Capítulo 5: Duas inquilinas
Benício
Um mês passou tão rápido que nem percebi. A livraria está conseguindo caminhar bem, confesso que fiquei receoso já que a cidade é pequena, mas a cidade inteira tem comprado lá.
Tive a ideia de fazer uma área de livros usados, assim os clientes podem fazer trocas e comprar com preços mais baratos. Sofia me convenceu a fazer uma área de jogos de tabuleiros e isso, definitivamente, foi uma excelente ideia porque fez meu público aumentar.
Minha rotina com Violeta tem sido maravilhosa. Todo dia, como agora, tomamos café da manhã juntos. Eu dou carona até a escola, depois, ela vai para a livraria e nós almoçamos juntos em casa com Margarida. Às vezes, ela ainda ajuda na pousada ou no restaurante do deck, mas agora que está no terceiro ano, tem diminuído seus afazeres. Outras vezes, ela apenas vai lá ver todo mundo. Ela cresceu naquele lugar, com aquelas pessoas.
— A Flora disse que hoje a Charlene vai vir de vez.
— Hum… não achei que ela viesse tão rápido.

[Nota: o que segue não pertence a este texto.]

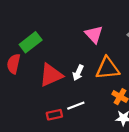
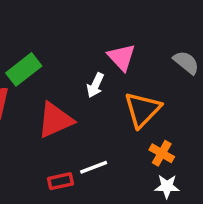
orange triangle: (108, 68) -> (143, 110), turned -40
white arrow: (78, 73) -> (95, 85), moved

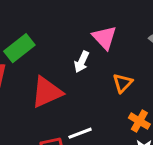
orange triangle: (143, 110) -> (123, 83), size x0.6

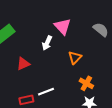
red triangle: (47, 92) -> (23, 64), size x0.6

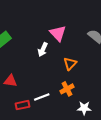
red triangle: (23, 64) -> (10, 81), moved, turned 32
orange cross: (86, 83) -> (67, 89), moved, turned 32

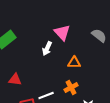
orange triangle: (70, 64) -> (74, 63), turned 48

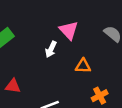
orange cross: (71, 88) -> (100, 96), moved

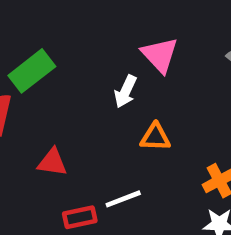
orange triangle: (83, 66) -> (155, 137), moved

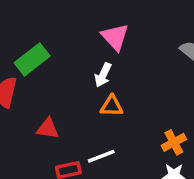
pink triangle: (160, 55) -> (115, 37), moved
orange triangle: (155, 137) -> (112, 106), moved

Eu digo fingindo desinteresse. Depois do exame de Priscila - que confirmou os cálculos na vesícula - eu não ouvi mais falar de Charlene. O que foi um pouco de tortura porque sem novas lembranças eu repassei em detalhes tudo o que nós dois conversamos.
Não aconteceu nada demais, mas foi um dia intenso. Exigiu bastante da minha bateria social, mas as conversas que tivemos no carro… Foi como se eu estivesse em um universo paralelo. Eu fui sincero, eu fui receptivo… tudo o que ela me perguntou, respondi sem esforço.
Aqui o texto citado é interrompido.